Gemini Live: Enhancing Performance Through Rehearsals
What’s the point of chatting with a human-like bot if it’s an unreliable narrator — and has a colorless personality?
That’s the question I’ve been turning over in my head since I began testing Gemini Live, Google’s take on OpenAI’s Advanced Voice Mode, last week. Gemini Live is an attempt at a more engaging chatbot experience — one with realistic voices and the freedom to interrupt the bot at any point.
Gemini Live is “custom-tuned to be intuitive and have a back-and-forth, actual conversation,” Sissie Hsiao, GM for Gemini experiences at Google said in May. “[It] can provide information more succinctly and answer more conversationally than, for example, if you’re interacting in just text. We think that an AI assistant should be able to solve complex problems … and also feel very natural and fluid when you engage with it.”
After spending a fair amount of time with Gemini Live, I can confirm that it is more free-flowing and natural-feeling than Google’s previous attempts at AI-powered voice interactions (see: Google Assistant). But it doesn’t address the problems of the underlying tech, like hallucinations and inconsistencies — and it introduces a few new ones.
The un-uncanny valley
Gemini Live is essentially a fancy text-to-speech engine bolted on top of Google’s latest generative AI models, Gemini 1.5 Pro and 1.5 Flash. The models generate text that the engine speaks aloud; a running transcript of conversations is a swipe away from the Gemini Live UI in the Gemini app on Android (and soon the Google app on iOS).

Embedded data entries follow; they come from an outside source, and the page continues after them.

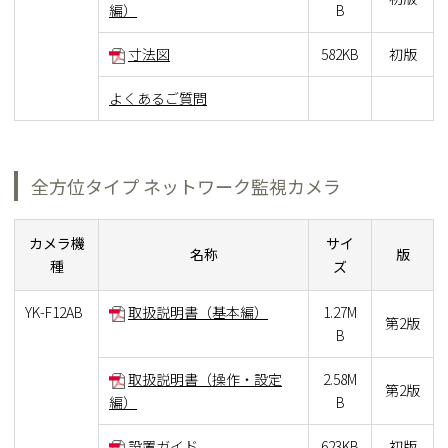
編）
B
寸法図
582KB
初版
よくあるご質問
全方位タイプ ネットワーク監視カメラ
カメラ機
サイ
名称
版
種
ズ
YK-F12AB
取扱説明書（基本編）
1.27M
第2版
B
取扱説明書（操作・設定
2.58M
第2版
編）
B
設置ガイド
623KB
初版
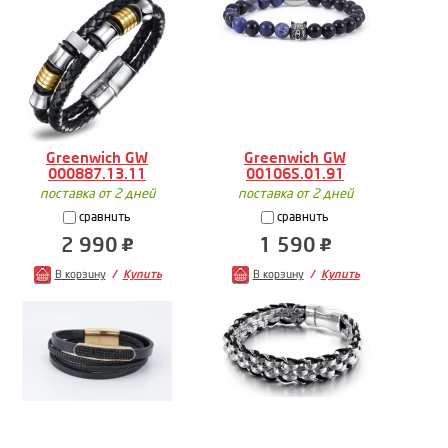
Greenwich GW
Greenwich GW
000887.13.11
00106S.01.91
поставка от 2 дней
поставка от 2 дней
сравнить
сравнить
2 990
1 590
В корзину
Купить
В корзину
Купить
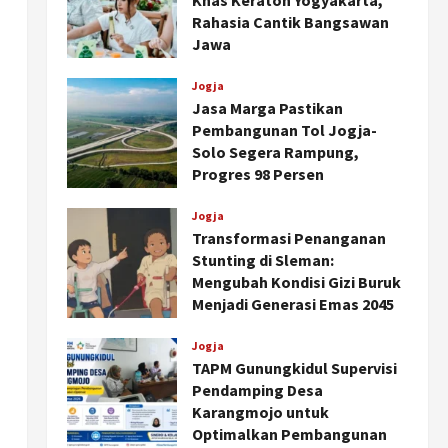
Khas Keraton Yogyakarta,
Rahasia Cantik Bangsawan
Jawa
Agustus 6, 2026
Jogja
Jasa Marga Pastikan
Pembangunan Tol Jogja-
Solo Segera Rampung,
Progres 98 Persen
Agustus 6, 2026
Jogja
Transformasi Penanganan
Stunting di Sleman:
Mengubah Kondisi Gizi Buruk
Menjadi Generasi Emas 2045
Agustus 5, 2026
Jogja
TAPM Gunungkidul Supervisi
Pendamping Desa
Karangmojo untuk
Optimalkan Pembangunan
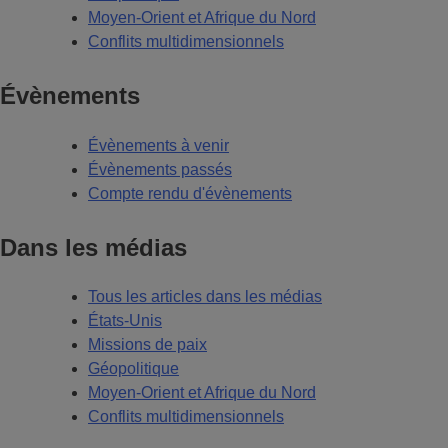
Moyen-Orient et Afrique du Nord
Conflits multidimensionnels
Évènements
Évènements à venir
Évènements passés
Compte rendu d'évènements
Dans les médias
Tous les articles dans les médias
États-Unis
Missions de paix
Géopolitique
Moyen-Orient et Afrique du Nord
Conflits multidimensionnels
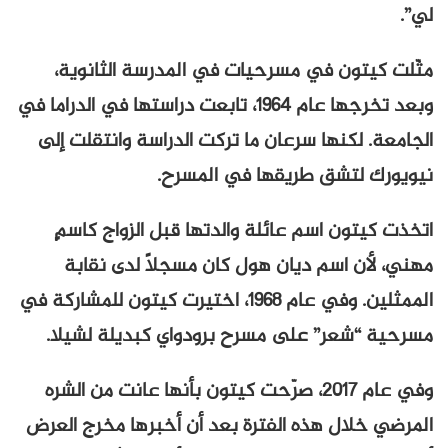
لي”.
مثّلت كيتون في مسرحيات في المدرسة الثانوية،
وبعد تخرجها عام ١٩٦٤، تابعت دراستها في الدراما في
الجامعة. لكنها سرعان ما تركت الدراسة وانتقلت إلى
نيويورك لتشق طريقها في المسرح.
اتخذت كيتون اسم عائلة والدتها قبل الزواج كاسمٍ
مهني، لأن اسم ديان هول كان مسجلاً لدى نقابة
الممثلين. وفي عام ١٩٦٨، اختيرت كيتون للمشاركة في
مسرحية “شعر” على مسرح برودواي كبديلة لشيلا.
وفي عام ٢٠١٧، صرّحت كيتون بأنها عانت من الشره
المرضي خلال هذه الفترة بعد أن أخبرها مخرج العرض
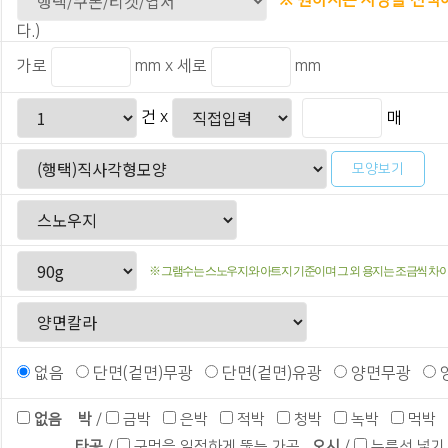
※ 원하시는 사양을 선택
다.)
가로
mm x 세로
mm
건 x
매
모양보기
※ 그램수는 스노우지와 아트지 기준이며 그 외 용지는 조금씩 차
없음
단면(겉면)무광
단면(겉면)유광
양면무광
없음
박
/
금박
은박
적박
청박
녹박
먹
타공
/
구멍을 일정하게 뚫는 가공
오시
/
누름선 넣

For the Gemini Live voice on my Pixel 8a, I chose Ursa, which Google describes as “mid-range” and “engaged.” (It sounded to me like a younger woman.) The company says it worked with professional actors to design Gemini Live’s 10 voices — and it shows. Ursa was indeed a step up in terms of its expressiveness from many of Google’s older synthetic voices, particularly the default Google Assistant voice.